La semana pasada, a primera hora de la mañana, Carmen llamó a Rosario con voz quebrada, diciendo que temía estar gravemente enferma y sintiendo que le quedaba poco tiempo en este mundo. Parecía que el viento le hubiera arrebatado las fuerzas.
Rosario y yo, angustiadas, corrimos en zapatillas y pijama a la puerta de su apartamento, despeinadas y temblando, temerosas de llegar demasiado tarde. Abrimos la puerta con manos trémulas y el corazón encogido. Para nuestra sorpresa, encontramos a Carmen reposando tranquilamente en su cama. Rosario le tomó la tensión, que estaba un poco alta, algo esperado con los años. Quisimos llamar a una ambulancia, pero ella se negó con firmeza, asegurando que estaba mucho mejor. De repente, se levantó y nos invitó a tomar un té, mostrándonos unos deliciosos brazos de gitano que había preparado la tarde anterior. Nos miramos atónitas: apenas media hora antes parecía exhausta, y ahora se afanaba en servirnos té con una sonrisa radiante.
Lo más importante era que Carmen vivía y parecía encontrarse en buen estado.

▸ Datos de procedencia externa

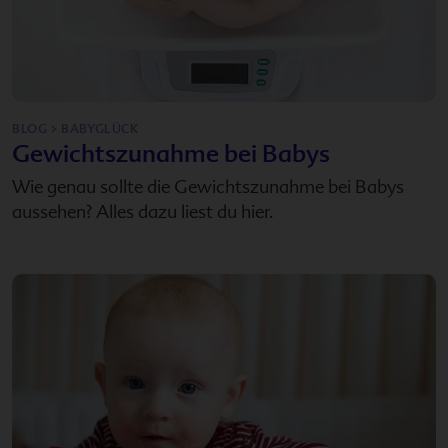
BLOG > BABYGLÜCK
Gewichtszunahme bei Babys
Wie genau sollte die Gewichtszunahme bei Babys
aussehen? Alles dazu liest du hier.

Desde entonces, nos llamó varias veces, repitiendo que se sentía débil, que no podía salir de la cama. Le propuse ingresar en el hospital, considerando su edad, pero ella se negó no había manera, convencida de que si iba al hospital jamás volvería a su querido hogar. Decidimos cuidar de ella lo mejor posible y un día la llevamos al médico. El doctor la examinó con esmero, escuchó todas sus inquietudes y propuso unos análisis de salud.
En la consulta nos tranquilizó, diciendo que para su edad no veía problemas graves. Nos animó a visitarla más a menudo, recordándonos la importancia de la familia y de tener cerca a los suyos. Así, empezamos a ver a Carmen casi todos los días, ya que vive a apenas unos pasos. Aunque le propusimos mudarse a nuestra casa para estar mejor atendida, se negó tajantemente: deseaba permanecer en su amado piso de Madrid hasta el final de sus días, en el lugar que siente suyo, entre sus recuerdos y su gente.